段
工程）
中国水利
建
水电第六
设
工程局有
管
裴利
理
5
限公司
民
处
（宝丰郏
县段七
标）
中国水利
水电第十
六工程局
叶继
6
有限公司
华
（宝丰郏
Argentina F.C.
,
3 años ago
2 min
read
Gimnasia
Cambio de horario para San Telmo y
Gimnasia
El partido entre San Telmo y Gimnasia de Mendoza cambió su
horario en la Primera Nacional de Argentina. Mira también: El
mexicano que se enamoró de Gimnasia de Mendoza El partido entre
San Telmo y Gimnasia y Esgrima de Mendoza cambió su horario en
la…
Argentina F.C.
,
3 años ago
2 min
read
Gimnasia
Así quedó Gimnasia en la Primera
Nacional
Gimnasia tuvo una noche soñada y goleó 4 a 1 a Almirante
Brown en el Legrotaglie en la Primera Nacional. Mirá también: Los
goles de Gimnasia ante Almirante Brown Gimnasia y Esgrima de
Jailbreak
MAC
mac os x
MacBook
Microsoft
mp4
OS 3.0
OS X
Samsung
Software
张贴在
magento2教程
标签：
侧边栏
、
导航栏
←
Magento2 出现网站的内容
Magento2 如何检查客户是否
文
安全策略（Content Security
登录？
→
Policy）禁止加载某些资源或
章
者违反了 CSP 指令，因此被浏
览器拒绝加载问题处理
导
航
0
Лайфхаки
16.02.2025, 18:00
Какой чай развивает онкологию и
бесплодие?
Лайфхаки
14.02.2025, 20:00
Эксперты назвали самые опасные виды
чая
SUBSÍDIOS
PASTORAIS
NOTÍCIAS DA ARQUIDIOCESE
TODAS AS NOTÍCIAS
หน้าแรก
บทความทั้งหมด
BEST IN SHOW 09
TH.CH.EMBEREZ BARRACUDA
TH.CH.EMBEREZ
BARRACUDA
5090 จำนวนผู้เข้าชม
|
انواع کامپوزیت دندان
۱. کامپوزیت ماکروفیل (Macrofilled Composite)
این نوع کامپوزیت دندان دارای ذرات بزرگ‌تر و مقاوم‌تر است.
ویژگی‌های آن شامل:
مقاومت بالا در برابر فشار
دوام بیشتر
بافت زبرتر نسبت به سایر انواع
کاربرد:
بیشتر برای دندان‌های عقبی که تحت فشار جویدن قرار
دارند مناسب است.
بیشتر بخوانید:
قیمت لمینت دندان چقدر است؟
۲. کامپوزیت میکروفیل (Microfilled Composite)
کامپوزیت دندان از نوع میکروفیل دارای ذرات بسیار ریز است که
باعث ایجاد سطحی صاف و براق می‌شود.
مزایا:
---
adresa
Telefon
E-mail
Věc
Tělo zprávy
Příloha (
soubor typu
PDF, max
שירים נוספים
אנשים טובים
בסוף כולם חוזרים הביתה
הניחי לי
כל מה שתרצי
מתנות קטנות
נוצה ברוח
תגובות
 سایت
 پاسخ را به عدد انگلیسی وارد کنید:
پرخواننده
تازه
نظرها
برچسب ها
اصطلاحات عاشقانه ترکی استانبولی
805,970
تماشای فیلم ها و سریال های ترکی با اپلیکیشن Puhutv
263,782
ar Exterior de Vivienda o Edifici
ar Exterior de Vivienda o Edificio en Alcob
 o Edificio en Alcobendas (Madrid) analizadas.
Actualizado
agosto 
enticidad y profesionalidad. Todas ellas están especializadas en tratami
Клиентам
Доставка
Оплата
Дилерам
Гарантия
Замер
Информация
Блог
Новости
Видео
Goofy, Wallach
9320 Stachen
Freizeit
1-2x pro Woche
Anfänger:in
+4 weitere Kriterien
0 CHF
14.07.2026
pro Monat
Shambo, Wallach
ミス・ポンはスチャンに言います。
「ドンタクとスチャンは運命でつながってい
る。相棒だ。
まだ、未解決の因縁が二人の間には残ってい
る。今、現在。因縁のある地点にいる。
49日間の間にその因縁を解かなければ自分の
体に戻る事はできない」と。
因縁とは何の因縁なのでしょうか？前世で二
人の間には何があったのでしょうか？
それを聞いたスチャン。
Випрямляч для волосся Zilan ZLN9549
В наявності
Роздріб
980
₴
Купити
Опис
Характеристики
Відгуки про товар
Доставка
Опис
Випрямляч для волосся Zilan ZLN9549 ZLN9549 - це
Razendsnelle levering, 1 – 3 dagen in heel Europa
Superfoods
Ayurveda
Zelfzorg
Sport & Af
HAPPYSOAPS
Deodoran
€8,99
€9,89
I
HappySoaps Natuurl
--
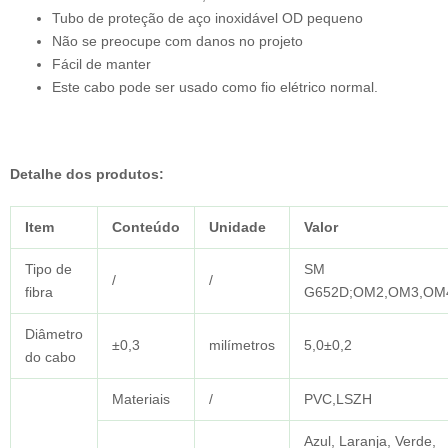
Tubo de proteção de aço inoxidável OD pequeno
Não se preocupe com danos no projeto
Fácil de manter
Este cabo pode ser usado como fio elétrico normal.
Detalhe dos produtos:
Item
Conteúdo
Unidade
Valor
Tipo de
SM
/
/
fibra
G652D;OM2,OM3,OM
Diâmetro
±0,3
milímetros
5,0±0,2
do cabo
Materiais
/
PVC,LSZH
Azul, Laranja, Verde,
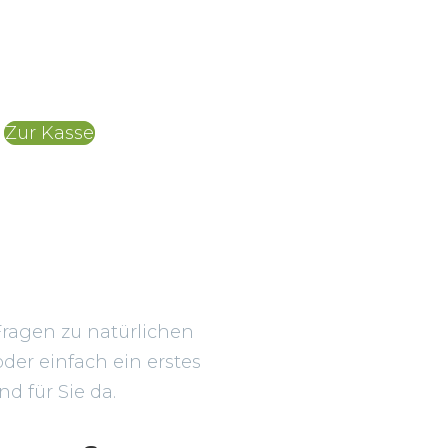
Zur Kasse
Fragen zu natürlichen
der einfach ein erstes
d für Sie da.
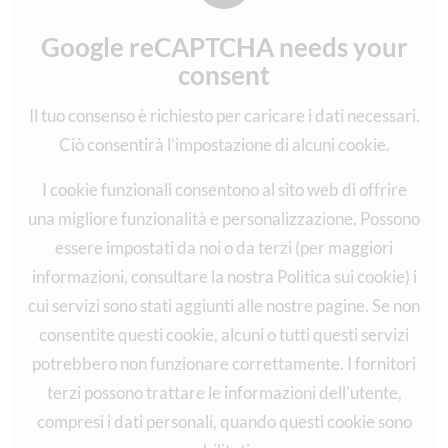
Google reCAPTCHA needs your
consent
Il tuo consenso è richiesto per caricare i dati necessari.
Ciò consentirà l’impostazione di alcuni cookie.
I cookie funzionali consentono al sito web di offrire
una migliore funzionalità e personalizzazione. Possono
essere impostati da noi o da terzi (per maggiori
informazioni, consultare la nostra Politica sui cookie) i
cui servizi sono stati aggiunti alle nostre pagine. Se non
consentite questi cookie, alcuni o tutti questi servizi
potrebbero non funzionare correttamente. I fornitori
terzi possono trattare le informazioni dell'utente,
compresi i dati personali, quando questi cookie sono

THE PROBLEM
Copy out every line of the data in which the word "partido" is found.

EXERCISE OUTPUT
El partido entre San Telmo y Gimnasia de Mendoza cambió su
mexicano que se enamoró de Gimnasia de Mendoza El partido entre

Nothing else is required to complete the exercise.